Dataset records:
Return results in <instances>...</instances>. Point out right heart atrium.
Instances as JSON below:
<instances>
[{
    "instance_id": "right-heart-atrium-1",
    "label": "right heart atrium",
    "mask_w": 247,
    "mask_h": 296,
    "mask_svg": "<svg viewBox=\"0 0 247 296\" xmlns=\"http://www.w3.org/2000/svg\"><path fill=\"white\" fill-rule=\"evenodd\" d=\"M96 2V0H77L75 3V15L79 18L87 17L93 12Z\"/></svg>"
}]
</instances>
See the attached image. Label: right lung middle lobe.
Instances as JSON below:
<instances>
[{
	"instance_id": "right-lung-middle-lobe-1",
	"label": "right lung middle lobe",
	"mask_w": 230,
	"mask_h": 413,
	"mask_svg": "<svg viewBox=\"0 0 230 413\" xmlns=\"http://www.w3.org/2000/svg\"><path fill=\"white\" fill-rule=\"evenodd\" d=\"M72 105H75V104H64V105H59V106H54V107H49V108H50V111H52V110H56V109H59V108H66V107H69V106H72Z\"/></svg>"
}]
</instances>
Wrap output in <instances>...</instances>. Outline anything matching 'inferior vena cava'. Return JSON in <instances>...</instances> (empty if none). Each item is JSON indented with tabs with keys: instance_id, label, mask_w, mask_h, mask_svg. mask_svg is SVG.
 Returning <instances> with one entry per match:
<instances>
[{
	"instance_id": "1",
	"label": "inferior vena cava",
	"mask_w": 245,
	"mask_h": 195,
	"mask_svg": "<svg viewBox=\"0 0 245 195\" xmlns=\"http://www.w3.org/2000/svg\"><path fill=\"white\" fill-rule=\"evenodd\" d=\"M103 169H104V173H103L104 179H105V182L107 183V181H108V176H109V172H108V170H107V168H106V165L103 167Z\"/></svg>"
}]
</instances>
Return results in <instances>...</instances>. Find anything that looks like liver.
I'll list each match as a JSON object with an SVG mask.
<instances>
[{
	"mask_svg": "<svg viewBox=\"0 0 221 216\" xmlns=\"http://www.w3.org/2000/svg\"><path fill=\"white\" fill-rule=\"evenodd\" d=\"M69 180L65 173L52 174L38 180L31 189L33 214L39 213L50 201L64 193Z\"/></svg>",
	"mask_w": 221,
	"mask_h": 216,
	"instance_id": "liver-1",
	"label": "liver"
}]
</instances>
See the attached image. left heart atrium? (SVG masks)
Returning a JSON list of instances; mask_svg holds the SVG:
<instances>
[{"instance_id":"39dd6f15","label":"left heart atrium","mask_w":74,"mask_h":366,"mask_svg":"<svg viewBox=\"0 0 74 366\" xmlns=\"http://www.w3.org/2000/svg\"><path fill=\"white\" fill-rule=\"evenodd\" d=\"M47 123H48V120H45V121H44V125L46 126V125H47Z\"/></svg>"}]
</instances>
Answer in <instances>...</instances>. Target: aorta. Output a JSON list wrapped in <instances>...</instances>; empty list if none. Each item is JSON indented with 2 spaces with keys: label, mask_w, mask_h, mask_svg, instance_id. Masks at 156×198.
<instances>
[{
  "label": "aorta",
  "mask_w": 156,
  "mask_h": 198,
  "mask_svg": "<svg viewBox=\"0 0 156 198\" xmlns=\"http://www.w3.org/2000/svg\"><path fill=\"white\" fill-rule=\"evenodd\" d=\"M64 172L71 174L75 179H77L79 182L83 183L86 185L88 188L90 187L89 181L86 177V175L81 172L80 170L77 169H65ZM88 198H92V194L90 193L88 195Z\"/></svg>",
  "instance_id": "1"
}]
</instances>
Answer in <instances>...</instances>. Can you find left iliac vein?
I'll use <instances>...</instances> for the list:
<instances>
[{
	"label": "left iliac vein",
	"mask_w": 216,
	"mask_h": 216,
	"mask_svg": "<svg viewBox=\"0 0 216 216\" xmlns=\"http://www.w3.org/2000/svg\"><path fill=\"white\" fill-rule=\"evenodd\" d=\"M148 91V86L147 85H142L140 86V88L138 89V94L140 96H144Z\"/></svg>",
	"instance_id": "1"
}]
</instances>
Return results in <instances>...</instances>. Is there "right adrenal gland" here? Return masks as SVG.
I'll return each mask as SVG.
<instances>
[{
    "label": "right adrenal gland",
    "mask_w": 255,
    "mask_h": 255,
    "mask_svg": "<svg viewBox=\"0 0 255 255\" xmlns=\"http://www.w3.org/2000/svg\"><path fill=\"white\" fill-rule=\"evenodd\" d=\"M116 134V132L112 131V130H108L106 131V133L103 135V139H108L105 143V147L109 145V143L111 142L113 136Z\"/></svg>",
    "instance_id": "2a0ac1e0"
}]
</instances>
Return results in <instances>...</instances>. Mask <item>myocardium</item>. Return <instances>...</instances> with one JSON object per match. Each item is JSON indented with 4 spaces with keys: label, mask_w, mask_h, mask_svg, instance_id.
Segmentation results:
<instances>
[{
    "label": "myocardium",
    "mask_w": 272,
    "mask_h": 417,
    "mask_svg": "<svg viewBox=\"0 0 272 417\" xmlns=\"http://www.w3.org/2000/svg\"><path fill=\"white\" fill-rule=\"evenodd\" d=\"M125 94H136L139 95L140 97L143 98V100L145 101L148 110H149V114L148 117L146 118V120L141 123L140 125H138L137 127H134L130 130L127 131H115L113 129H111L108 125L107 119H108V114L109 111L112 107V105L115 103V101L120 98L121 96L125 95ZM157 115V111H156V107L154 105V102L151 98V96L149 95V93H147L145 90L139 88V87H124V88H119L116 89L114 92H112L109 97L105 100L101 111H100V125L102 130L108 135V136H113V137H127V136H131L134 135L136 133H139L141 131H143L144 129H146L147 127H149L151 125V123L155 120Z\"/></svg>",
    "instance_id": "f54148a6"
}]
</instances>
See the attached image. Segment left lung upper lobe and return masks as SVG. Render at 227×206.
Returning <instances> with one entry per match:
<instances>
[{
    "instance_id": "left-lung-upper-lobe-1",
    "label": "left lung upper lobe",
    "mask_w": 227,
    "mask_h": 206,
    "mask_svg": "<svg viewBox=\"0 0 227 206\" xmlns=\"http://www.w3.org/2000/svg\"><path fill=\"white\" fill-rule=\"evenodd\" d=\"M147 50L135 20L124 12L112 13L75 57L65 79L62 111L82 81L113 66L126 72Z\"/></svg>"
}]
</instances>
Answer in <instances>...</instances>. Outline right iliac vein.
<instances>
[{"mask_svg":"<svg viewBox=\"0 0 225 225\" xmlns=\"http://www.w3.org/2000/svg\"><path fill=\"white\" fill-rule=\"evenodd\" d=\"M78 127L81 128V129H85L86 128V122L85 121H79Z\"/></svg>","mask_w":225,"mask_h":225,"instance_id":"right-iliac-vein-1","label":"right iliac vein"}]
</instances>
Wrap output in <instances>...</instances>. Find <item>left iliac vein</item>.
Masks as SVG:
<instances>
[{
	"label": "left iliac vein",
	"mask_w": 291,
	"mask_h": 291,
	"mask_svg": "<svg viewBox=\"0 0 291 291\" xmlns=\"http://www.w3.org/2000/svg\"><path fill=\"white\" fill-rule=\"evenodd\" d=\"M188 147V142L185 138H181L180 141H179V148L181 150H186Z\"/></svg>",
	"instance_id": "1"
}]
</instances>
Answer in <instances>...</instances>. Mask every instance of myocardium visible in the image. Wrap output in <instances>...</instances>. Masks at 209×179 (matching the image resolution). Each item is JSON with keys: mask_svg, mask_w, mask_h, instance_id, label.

What you will do:
For the records above, restate every line word for word.

Response area:
Return results in <instances>...</instances>. Point out right heart atrium.
Instances as JSON below:
<instances>
[{
    "instance_id": "right-heart-atrium-1",
    "label": "right heart atrium",
    "mask_w": 247,
    "mask_h": 296,
    "mask_svg": "<svg viewBox=\"0 0 247 296\" xmlns=\"http://www.w3.org/2000/svg\"><path fill=\"white\" fill-rule=\"evenodd\" d=\"M96 2V0H77L75 3V15L79 18L87 17L93 12Z\"/></svg>"
}]
</instances>
See the attached image. Label: right lung middle lobe.
Instances as JSON below:
<instances>
[{
	"instance_id": "right-lung-middle-lobe-1",
	"label": "right lung middle lobe",
	"mask_w": 230,
	"mask_h": 413,
	"mask_svg": "<svg viewBox=\"0 0 230 413\" xmlns=\"http://www.w3.org/2000/svg\"><path fill=\"white\" fill-rule=\"evenodd\" d=\"M72 105H75V104H64V105H59V106H54V107H49V108H50V111H52V110H56V109H59V108H66V107H69V106H72Z\"/></svg>"
}]
</instances>
Wrap output in <instances>...</instances>. Outline anything matching 'inferior vena cava'. Return JSON in <instances>...</instances> (empty if none). Each item is JSON indented with tabs with keys: instance_id, label, mask_w, mask_h, mask_svg. mask_svg is SVG.
 Returning <instances> with one entry per match:
<instances>
[{
	"instance_id": "1",
	"label": "inferior vena cava",
	"mask_w": 245,
	"mask_h": 195,
	"mask_svg": "<svg viewBox=\"0 0 245 195\" xmlns=\"http://www.w3.org/2000/svg\"><path fill=\"white\" fill-rule=\"evenodd\" d=\"M103 169H104V173H103L104 179H105V182L107 183V181H108V176H109V172H108V170H107V168H106V165L103 167Z\"/></svg>"
}]
</instances>
Return results in <instances>...</instances>. Find anything that looks like liver.
I'll list each match as a JSON object with an SVG mask.
<instances>
[{
	"mask_svg": "<svg viewBox=\"0 0 221 216\" xmlns=\"http://www.w3.org/2000/svg\"><path fill=\"white\" fill-rule=\"evenodd\" d=\"M69 180L65 173L52 174L38 180L31 189L33 214L39 213L50 201L64 193Z\"/></svg>",
	"mask_w": 221,
	"mask_h": 216,
	"instance_id": "liver-1",
	"label": "liver"
}]
</instances>
See the attached image. left heart atrium? (SVG masks)
Returning a JSON list of instances; mask_svg holds the SVG:
<instances>
[{"instance_id":"39dd6f15","label":"left heart atrium","mask_w":74,"mask_h":366,"mask_svg":"<svg viewBox=\"0 0 74 366\" xmlns=\"http://www.w3.org/2000/svg\"><path fill=\"white\" fill-rule=\"evenodd\" d=\"M47 123H48V120H45V121H44V125L46 126V125H47Z\"/></svg>"}]
</instances>
Answer in <instances>...</instances>. Target: aorta. Output a JSON list wrapped in <instances>...</instances>; empty list if none. Each item is JSON indented with 2 spaces with keys: label, mask_w, mask_h, mask_svg, instance_id. Masks at 156×198.
<instances>
[{
  "label": "aorta",
  "mask_w": 156,
  "mask_h": 198,
  "mask_svg": "<svg viewBox=\"0 0 156 198\" xmlns=\"http://www.w3.org/2000/svg\"><path fill=\"white\" fill-rule=\"evenodd\" d=\"M64 172L71 174L75 179H77L79 182L83 183L86 185L88 188L90 187L89 181L86 177V175L81 172L80 170L77 169H65ZM88 198H92V194L90 193L88 195Z\"/></svg>",
  "instance_id": "1"
}]
</instances>
Answer in <instances>...</instances>. Can you find left iliac vein?
I'll use <instances>...</instances> for the list:
<instances>
[{
	"label": "left iliac vein",
	"mask_w": 216,
	"mask_h": 216,
	"mask_svg": "<svg viewBox=\"0 0 216 216\" xmlns=\"http://www.w3.org/2000/svg\"><path fill=\"white\" fill-rule=\"evenodd\" d=\"M148 91V86L147 85H142L140 86V88L138 89V94L140 96H144Z\"/></svg>",
	"instance_id": "1"
}]
</instances>
Return results in <instances>...</instances>. Is there "right adrenal gland" here? Return masks as SVG.
I'll return each mask as SVG.
<instances>
[{
    "label": "right adrenal gland",
    "mask_w": 255,
    "mask_h": 255,
    "mask_svg": "<svg viewBox=\"0 0 255 255\" xmlns=\"http://www.w3.org/2000/svg\"><path fill=\"white\" fill-rule=\"evenodd\" d=\"M116 134V132L112 131V130H108L106 131V133L103 135V139H108L105 143V147L109 145V143L111 142L113 136Z\"/></svg>",
    "instance_id": "2a0ac1e0"
}]
</instances>
Return results in <instances>...</instances>. Mask <item>myocardium</item>. Return <instances>...</instances> with one JSON object per match. Each item is JSON indented with 4 spaces with keys: label, mask_w, mask_h, mask_svg, instance_id.
Segmentation results:
<instances>
[{
    "label": "myocardium",
    "mask_w": 272,
    "mask_h": 417,
    "mask_svg": "<svg viewBox=\"0 0 272 417\" xmlns=\"http://www.w3.org/2000/svg\"><path fill=\"white\" fill-rule=\"evenodd\" d=\"M125 94H136L139 95L140 97L143 98V100L145 101L148 110H149V114L148 117L146 118V120L141 123L140 125H138L137 127H134L130 130L127 131H115L113 129H111L108 125L107 119H108V114L109 111L112 107V105L115 103V101L120 98L121 96L125 95ZM157 115V111H156V107L154 105V102L151 98V96L149 95V93H147L145 90L139 88V87H124V88H119L116 89L114 92H112L109 97L105 100L101 111H100V125L102 130L108 135V136H113V137H127V136H131L134 135L136 133H139L141 131H143L144 129H146L147 127H149L151 125V123L155 120Z\"/></svg>",
    "instance_id": "f54148a6"
}]
</instances>
See the attached image. Segment left lung upper lobe and return masks as SVG. Render at 227×206.
Returning <instances> with one entry per match:
<instances>
[{
    "instance_id": "left-lung-upper-lobe-1",
    "label": "left lung upper lobe",
    "mask_w": 227,
    "mask_h": 206,
    "mask_svg": "<svg viewBox=\"0 0 227 206\" xmlns=\"http://www.w3.org/2000/svg\"><path fill=\"white\" fill-rule=\"evenodd\" d=\"M147 50L135 20L124 12L112 13L75 57L65 79L62 111L82 81L113 66L126 72Z\"/></svg>"
}]
</instances>
Answer in <instances>...</instances>. Outline right iliac vein.
<instances>
[{"mask_svg":"<svg viewBox=\"0 0 225 225\" xmlns=\"http://www.w3.org/2000/svg\"><path fill=\"white\" fill-rule=\"evenodd\" d=\"M78 127L81 128V129H85L86 128V122L85 121H79Z\"/></svg>","mask_w":225,"mask_h":225,"instance_id":"right-iliac-vein-1","label":"right iliac vein"}]
</instances>
Wrap output in <instances>...</instances>. Find <item>left iliac vein</item>.
Masks as SVG:
<instances>
[{
	"label": "left iliac vein",
	"mask_w": 291,
	"mask_h": 291,
	"mask_svg": "<svg viewBox=\"0 0 291 291\" xmlns=\"http://www.w3.org/2000/svg\"><path fill=\"white\" fill-rule=\"evenodd\" d=\"M188 147V142L185 138H181L180 141H179V148L181 150H186Z\"/></svg>",
	"instance_id": "1"
}]
</instances>
Answer in <instances>...</instances>. Mask every instance of myocardium visible in the image. Wrap output in <instances>...</instances>. Masks at 209×179 (matching the image resolution). Each item is JSON with keys: mask_svg, mask_w, mask_h, instance_id, label.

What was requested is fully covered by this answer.